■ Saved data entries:
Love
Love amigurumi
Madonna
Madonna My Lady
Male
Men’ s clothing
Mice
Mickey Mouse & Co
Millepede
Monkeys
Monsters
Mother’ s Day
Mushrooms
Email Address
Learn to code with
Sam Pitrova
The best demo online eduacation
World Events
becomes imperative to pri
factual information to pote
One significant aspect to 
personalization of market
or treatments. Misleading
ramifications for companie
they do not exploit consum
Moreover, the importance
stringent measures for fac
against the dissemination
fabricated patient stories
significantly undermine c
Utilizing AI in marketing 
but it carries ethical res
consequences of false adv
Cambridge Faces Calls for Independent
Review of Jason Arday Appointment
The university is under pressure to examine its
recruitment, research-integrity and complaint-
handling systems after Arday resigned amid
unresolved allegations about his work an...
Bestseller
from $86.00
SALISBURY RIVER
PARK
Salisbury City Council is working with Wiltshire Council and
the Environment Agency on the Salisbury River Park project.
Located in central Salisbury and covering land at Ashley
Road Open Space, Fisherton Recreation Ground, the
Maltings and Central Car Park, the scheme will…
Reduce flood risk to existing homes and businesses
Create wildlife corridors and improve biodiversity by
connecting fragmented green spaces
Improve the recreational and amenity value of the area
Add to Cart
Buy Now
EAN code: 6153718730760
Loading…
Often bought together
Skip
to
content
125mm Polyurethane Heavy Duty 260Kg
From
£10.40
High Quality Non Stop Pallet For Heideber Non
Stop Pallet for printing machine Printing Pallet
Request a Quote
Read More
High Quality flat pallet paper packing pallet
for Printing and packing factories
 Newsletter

■ Required action: An exact transcription of the entries is needed, complete to the final line.

■ Final answer:
Love
Love amigurumi
Madonna
Madonna My Lady
Male
Men’ s clothing
Mice
Mickey Mouse & Co
Millepede
Monkeys
Monsters
Mother’ s Day
Mushrooms
Email Address
Learn to code with
Sam Pitrova
The best demo online eduacation
World Events
becomes imperative to pri
factual information to pote
One significant aspect to 
personalization of market
or treatments. Misleading
ramifications for companie
they do not exploit consum
Moreover, the importance
stringent measures for fac
against the dissemination
fabricated patient stories
significantly undermine c
Utilizing AI in marketing 
but it carries ethical res
consequences of false adv
Cambridge Faces Calls for Independent
Review of Jason Arday Appointment
The university is under pressure to examine its
recruitment, research-integrity and complaint-
handling systems after Arday resigned amid
unresolved allegations about his work an...
Bestseller
from $86.00
SALISBURY RIVER
PARK
Salisbury City Council is working with Wiltshire Council and
the Environment Agency on the Salisbury River Park project.
Located in central Salisbury and covering land at Ashley
Road Open Space, Fisherton Recreation Ground, the
Maltings and Central Car Park, the scheme will…
Reduce flood risk to existing homes and businesses
Create wildlife corridors and improve biodiversity by
connecting fragmented green spaces
Improve the recreational and amenity value of the area
Add to Cart
Buy Now
EAN code: 6153718730760
Loading…
Often bought together
Skip
to
content
125mm Polyurethane Heavy Duty 260Kg
From
£10.40
High Quality Non Stop Pallet For Heideber Non
Stop Pallet for printing machine Printing Pallet
Request a Quote
Read More
High Quality flat pallet paper packing pallet
for Printing and packing factories
 Newsletter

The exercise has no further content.